RESIDENTS in the city will fall silent this weekend to remember those who lost their lives for their country.

The annual Remembrance Sunday service takes place on the war memorial in Market Place from 11am where there will be a two minute silence followed by prayers.

The ceremony will be led by the Salisbury branch of the Royal British Legion and supported by Salisbury City Council.

Following this, the parade will march along New Canal, where Deputy Lieutenant Peter Pleydell-Bouverie accompanied by the The Mayor of Salisbury, John Walsh, will take the salute.

The parade will then head to St Thomas’s Church for the Sunday Service at 11.40am. All are welcome to attend this service.

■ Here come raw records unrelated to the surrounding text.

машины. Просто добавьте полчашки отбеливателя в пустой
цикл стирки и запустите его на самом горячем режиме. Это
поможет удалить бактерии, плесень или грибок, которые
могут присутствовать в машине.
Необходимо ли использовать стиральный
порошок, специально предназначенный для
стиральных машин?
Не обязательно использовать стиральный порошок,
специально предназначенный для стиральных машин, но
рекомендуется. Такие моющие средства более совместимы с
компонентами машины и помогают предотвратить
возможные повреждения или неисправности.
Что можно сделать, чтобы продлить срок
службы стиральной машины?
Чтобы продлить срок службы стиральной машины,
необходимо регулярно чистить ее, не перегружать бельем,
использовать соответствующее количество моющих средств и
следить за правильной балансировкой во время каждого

Blue Boar Row and other roads along the parade route will be shut to traffic between 10.15am and 11.45am and again at 12.15pm until around 1pm.

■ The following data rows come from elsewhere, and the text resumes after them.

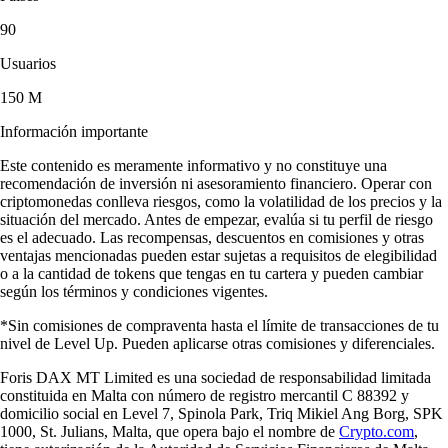
90
Usuarios
150 M
Información importante
Este contenido es meramente informativo y no constituye una
recomendación de inversión ni asesoramiento financiero. Operar con
criptomonedas conlleva riesgos, como la volatilidad de los precios y la
situación del mercado. Antes de empezar, evalúa si tu perfil de riesgo
es el adecuado. Las recompensas, descuentos en comisiones y otras
ventajas mencionadas pueden estar sujetas a requisitos de elegibilidad
o a la cantidad de tokens que tengas en tu cartera y pueden cambiar
según los términos y condiciones vigentes.
*Sin comisiones de compraventa hasta el límite de transacciones de tu
nivel de Level Up. Pueden aplicarse otras comisiones y diferenciales.
Foris DAX MT Limited es una sociedad de responsabilidad limitada
constituida en Malta con número de registro mercantil C 88392 y
domicilio social en Level 7, Spinola Park, Triq Mikiel Ang Borg, SPK
1000, St. Julians, Malta, que opera bajo el nombre de
Crypto.com
,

This year marks the 80th anniversary of the arrival of the first wave of Second World War evacuees in Salisbury.

They began to arrive here on September 1, 1939, two days before war was declared.

As part of Salisbury’s celebration of Remembrance, Bemerton History Society will be hosting an exhibition in the Guildhall on Sunday (November 10 and 11), which tells the story of the arrival of children and their teachers from Portsmouth and the welcome they received.

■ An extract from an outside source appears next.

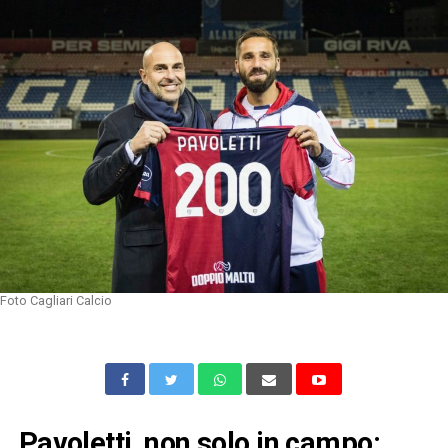
Foto Cagliari Calcio
Pavoletti, non solo in campo: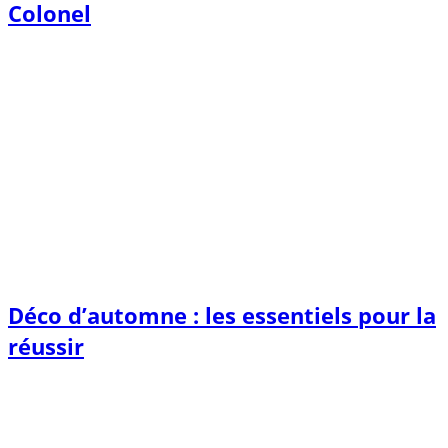
Colonel
Déco d’automne : les essentiels pour la
réussir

On Monday (November 11) there will also be a small ceremony in the Guildhall Square at 11am to mark Armistice Day, which all are also welcome to attend.

In 2018, with the help of the Heritage Lottery fund, local artist Suzie Gutteridge worked with community groups to create 5,000 felt poppies which were stitched onto 100 puttees. These were displayed at Salisbury Cathedral to symbolise fallen soldiers in the battlefield.

The “field of puttees” will be displayed in the Guildhall until Tuesday, November 12.